What you are asked to do ->
Every line of the records below that holds the word "corrosion" should be copied out.

[Opening Material provided section]

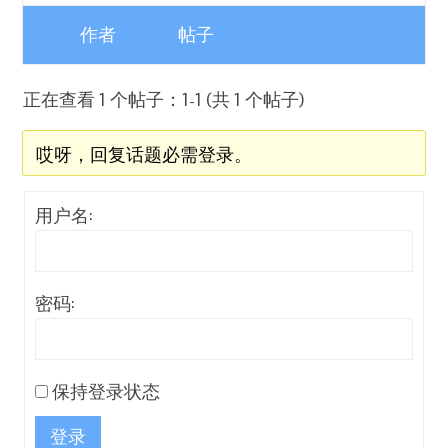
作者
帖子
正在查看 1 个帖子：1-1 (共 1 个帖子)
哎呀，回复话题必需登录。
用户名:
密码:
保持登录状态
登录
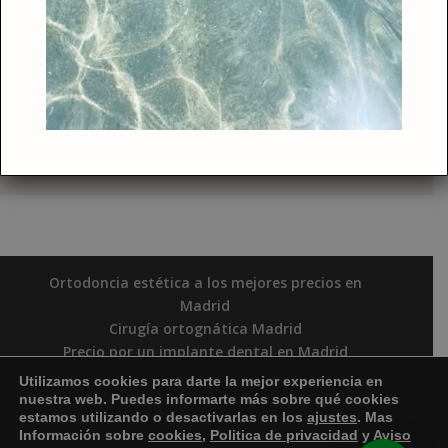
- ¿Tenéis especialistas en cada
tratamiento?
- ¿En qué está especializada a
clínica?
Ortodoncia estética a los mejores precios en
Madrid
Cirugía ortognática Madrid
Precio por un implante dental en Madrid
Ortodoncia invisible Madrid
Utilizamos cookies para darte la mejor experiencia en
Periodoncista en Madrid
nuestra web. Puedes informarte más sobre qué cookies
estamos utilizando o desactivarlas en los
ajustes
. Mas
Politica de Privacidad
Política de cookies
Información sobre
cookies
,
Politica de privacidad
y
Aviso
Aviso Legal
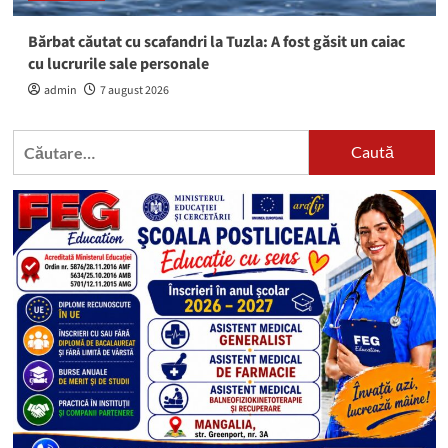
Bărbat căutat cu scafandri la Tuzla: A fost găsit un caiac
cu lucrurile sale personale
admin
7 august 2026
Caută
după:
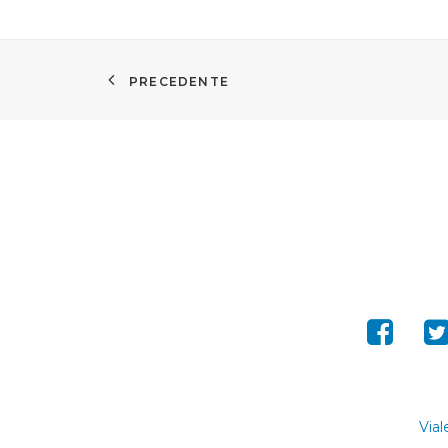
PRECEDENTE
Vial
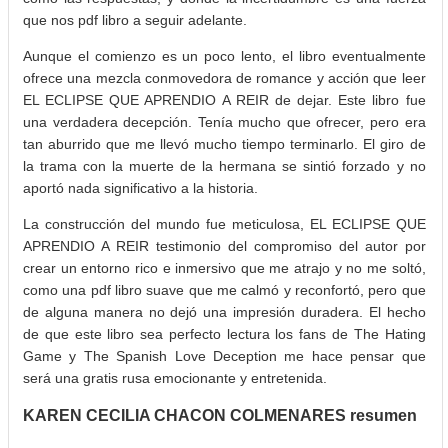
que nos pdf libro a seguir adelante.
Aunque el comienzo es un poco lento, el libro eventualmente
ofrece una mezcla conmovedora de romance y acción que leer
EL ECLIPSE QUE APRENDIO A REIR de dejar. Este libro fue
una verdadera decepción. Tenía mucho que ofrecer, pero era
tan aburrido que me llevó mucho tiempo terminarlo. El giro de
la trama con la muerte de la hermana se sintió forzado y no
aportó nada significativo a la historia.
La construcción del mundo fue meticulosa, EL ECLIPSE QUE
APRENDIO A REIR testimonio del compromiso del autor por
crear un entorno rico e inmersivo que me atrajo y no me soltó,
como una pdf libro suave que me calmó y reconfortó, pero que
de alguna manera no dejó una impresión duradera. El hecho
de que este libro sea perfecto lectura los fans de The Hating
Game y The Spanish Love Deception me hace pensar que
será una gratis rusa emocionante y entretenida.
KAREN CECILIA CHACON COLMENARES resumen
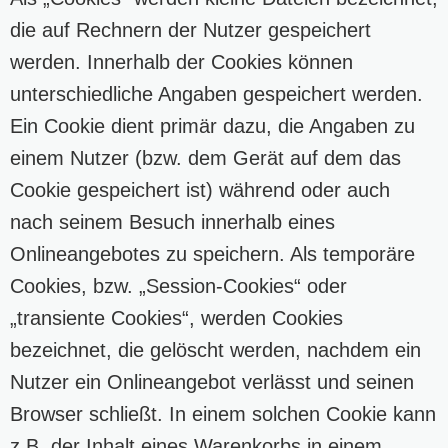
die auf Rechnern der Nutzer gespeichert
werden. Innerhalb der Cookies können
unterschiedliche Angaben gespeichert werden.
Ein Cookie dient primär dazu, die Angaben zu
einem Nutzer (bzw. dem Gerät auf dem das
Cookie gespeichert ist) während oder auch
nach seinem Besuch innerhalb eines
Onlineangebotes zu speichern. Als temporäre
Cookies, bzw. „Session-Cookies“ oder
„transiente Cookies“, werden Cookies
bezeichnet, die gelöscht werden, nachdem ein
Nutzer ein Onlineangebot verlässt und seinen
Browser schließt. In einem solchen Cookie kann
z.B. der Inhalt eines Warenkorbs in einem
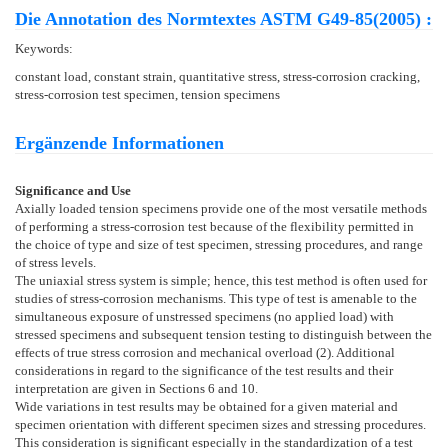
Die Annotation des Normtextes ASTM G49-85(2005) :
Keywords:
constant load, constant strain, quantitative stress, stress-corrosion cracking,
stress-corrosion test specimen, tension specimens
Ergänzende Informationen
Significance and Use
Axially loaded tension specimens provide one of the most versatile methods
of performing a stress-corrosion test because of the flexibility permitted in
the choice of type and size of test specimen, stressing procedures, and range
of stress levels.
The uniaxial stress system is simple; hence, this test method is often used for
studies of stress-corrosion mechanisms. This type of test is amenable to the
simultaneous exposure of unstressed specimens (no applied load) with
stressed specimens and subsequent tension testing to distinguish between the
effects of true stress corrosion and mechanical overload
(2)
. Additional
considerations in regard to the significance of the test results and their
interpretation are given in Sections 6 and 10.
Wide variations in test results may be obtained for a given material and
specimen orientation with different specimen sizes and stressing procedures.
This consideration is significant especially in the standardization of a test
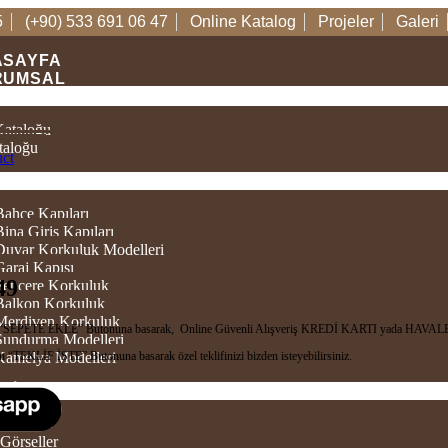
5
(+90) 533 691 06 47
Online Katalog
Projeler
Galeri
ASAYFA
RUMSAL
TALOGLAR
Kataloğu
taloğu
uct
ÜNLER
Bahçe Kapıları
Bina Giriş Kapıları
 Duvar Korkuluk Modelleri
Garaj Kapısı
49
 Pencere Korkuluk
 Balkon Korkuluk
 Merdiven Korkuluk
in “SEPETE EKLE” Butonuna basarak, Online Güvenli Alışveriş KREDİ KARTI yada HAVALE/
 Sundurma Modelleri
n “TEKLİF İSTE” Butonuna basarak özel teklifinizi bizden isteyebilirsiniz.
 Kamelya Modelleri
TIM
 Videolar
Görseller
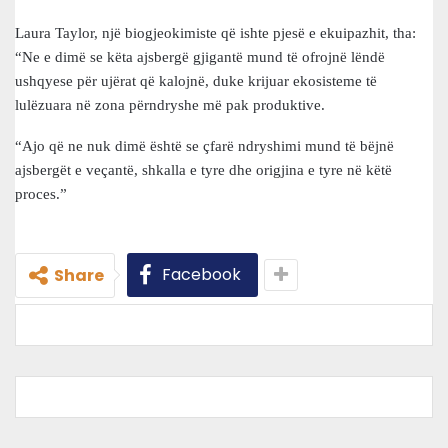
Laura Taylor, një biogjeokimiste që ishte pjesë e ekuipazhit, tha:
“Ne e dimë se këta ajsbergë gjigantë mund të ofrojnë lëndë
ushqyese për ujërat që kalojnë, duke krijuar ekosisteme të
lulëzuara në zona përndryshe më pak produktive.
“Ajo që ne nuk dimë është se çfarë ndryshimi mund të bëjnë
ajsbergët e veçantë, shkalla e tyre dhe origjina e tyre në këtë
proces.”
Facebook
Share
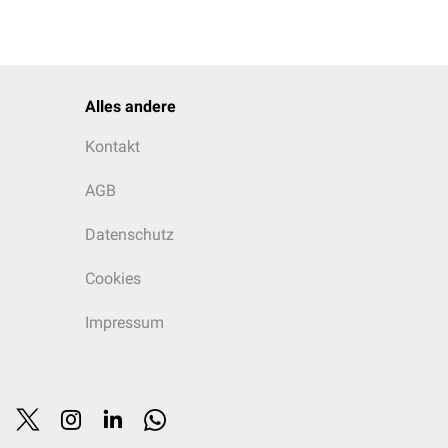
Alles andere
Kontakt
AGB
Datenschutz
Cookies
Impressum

[Closing Material provided section]
[Opening Material provided section]

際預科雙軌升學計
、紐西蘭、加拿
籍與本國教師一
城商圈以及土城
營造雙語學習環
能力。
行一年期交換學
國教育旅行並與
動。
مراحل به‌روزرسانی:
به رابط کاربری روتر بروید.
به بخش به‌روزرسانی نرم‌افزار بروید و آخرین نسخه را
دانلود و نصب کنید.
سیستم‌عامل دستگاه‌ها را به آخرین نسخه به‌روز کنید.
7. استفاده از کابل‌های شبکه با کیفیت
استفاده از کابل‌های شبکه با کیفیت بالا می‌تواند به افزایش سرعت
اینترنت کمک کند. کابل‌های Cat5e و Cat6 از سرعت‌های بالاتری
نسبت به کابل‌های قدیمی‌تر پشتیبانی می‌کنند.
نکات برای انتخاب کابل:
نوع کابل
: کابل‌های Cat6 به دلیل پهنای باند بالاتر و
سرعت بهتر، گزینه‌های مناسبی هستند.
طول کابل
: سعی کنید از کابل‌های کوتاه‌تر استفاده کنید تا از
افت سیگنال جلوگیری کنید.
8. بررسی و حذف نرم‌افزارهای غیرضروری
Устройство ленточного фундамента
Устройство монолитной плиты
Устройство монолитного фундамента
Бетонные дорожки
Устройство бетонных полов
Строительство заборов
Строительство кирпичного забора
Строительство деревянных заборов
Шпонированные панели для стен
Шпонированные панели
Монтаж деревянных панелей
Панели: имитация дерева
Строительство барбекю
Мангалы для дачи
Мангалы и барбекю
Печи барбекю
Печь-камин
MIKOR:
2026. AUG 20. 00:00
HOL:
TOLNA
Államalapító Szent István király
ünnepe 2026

[Closing Material provided section]

Solution to the problem ->
constant load, constant strain, quantitative stress, stress-corrosion cracking,
stress-corrosion test specimen, tension specimens
of performing a stress-corrosion test because of the flexibility permitted in
studies of stress-corrosion mechanisms. This type of test is amenable to the
effects of true stress corrosion and mechanical overload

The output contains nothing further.